The Essential Additions (for stability & flavor):

  • ¼ teaspoon cream of tartar (or 1 tsp lemon juice/vinegar)

  • 3-4 tablespoons granulated sweetener of choice (erythritol, allulose, or coconut sugar for a non-low-carb version)*

  • ½ teaspoon pure vanilla extract or vanilla bean paste (optional, but recommended)

Equipment (Non-Negotiable for Success):

  • Stand mixer or hand mixer (whisking by hand is not feasible)

  • Two very clean, dry mixing bowls (glass or metal preferred)

  • Fine-mesh sieve

  • Rubber spatula

  • 8-inch round cake pan, springform pan, or 8×8-inch square baking dish

  • Parchment paper

*Note on Sweetener: The amount is adjustable. For a very subtle sweetness, use 2 tbsp. For a dessert-level sweetness akin to traditional cake, use 4 tbsp. The cake will not be overly sweet with the higher amount.*

Step-by-Step Instructions

Step 1: The Critical Separation & Prep (5 minutes)

  1. Prepare the Pan: Preheat your oven to 300°F (150°C). This low temperature is key for gentle, even drying and rising. Line the bottom of your chosen pan with parchment paper. Do not grease the sides. The batter needs to cling to the sides of the pan to rise properly.

  2. Separate with Care: Carefully separate the 4 eggs, placing the whites in the spotlessly clean, dry bowl of your stand mixer (or a large metal/glass bowl if using a hand mixer). Place the yolks in a separate, medium-sized bowl. Ensure not a single speck of yolk contaminates the whites, as fat will prevent them from whipping fully.

Step 2: Building the Cloud (The Whipping Stage – 8-10 minutes)

  1. To the bowl with the egg whites, add the ¼ teaspoon of cream of tartar (or lemon juice). This acid stabilizes the foam.

  2. Using the whisk attachment on your mixer, begin whipping the egg whites on medium speed (Setting 4-6) until they become frothy and opaque, about 1-2 minutes.

  3. Gradually add your sweetener, one tablespoon at a time, while the mixer is running. Once all sweetener is added, increase the speed to medium-high (Setting 8).
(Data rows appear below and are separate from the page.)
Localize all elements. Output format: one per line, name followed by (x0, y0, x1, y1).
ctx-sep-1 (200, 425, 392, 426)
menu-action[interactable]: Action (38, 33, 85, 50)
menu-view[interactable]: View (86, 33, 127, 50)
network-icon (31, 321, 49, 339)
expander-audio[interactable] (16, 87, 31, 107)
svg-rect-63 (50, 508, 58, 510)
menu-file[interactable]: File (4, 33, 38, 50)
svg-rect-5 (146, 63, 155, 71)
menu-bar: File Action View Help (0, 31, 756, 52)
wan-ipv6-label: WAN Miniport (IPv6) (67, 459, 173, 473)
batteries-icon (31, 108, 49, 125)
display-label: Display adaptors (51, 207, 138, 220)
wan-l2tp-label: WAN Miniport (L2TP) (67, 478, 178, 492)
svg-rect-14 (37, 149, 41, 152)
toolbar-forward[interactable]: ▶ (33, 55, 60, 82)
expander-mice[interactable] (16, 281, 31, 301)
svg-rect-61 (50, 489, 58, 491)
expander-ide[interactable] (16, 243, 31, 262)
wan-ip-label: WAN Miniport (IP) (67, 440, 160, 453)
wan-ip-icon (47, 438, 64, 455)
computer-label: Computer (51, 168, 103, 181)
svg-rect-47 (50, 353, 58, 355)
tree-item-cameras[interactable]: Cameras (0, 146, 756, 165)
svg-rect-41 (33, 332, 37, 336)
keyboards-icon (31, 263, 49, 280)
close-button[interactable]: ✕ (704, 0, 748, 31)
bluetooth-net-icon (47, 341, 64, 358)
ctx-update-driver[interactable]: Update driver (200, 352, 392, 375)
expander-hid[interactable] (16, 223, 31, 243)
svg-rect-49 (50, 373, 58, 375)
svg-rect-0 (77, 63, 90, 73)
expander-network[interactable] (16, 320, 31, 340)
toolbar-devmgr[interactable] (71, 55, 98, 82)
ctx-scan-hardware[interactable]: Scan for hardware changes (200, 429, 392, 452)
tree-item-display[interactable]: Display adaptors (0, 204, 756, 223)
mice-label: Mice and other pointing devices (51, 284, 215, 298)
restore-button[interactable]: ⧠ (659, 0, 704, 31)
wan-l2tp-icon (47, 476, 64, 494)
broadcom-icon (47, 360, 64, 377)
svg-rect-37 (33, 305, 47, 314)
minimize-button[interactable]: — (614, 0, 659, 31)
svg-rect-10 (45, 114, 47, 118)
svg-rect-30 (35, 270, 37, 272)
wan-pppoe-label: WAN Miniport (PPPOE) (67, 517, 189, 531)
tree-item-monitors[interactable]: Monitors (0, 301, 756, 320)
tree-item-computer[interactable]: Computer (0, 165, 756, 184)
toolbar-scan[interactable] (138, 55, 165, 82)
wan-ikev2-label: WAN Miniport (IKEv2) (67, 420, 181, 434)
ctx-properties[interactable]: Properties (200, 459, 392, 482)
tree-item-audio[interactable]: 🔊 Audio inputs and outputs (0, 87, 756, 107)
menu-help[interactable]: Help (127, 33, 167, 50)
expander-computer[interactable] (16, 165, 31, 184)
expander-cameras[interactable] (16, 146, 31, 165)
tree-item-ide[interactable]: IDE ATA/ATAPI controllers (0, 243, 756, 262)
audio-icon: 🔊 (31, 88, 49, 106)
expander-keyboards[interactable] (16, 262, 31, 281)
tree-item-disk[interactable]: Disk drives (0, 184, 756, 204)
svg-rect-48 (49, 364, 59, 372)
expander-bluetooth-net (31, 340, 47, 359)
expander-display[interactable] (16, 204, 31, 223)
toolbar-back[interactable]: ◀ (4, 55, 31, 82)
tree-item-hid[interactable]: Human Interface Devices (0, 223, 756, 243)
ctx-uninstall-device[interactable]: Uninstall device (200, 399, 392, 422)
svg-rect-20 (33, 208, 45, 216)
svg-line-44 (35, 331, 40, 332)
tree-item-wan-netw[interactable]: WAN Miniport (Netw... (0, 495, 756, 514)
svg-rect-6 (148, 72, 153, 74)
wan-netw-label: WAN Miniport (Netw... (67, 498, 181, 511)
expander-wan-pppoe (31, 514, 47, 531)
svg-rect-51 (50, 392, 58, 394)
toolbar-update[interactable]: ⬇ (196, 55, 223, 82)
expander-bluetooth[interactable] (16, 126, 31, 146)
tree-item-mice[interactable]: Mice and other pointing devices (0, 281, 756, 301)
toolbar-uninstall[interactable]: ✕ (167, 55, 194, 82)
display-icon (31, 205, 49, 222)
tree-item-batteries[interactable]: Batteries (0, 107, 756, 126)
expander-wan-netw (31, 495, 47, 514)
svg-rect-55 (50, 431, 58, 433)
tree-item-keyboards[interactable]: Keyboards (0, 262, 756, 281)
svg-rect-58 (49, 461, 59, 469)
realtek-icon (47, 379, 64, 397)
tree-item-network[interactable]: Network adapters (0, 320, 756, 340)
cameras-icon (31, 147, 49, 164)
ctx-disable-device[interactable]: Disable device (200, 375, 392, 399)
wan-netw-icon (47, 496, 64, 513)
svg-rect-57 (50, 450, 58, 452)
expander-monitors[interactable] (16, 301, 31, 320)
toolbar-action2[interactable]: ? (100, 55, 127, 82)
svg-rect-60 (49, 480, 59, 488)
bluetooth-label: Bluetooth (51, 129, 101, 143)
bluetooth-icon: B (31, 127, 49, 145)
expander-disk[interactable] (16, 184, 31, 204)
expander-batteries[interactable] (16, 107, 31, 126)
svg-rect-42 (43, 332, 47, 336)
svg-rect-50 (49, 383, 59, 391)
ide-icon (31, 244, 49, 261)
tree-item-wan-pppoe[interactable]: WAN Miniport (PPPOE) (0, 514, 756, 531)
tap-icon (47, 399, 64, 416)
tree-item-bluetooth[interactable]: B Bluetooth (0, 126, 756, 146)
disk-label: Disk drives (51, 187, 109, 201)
  4. Whip until you reach stiff, glossy peaks. This is the most critical visual cue. The meringue should stand straight up when you lift the whisk, and the peaks should not droop at all. The bowl can be tipped upside down without the meringue sliding out (be confident!). This process takes 5-7 minutes total.

Step 3: The Delicate Union (The Folding Stage – 3 minutes)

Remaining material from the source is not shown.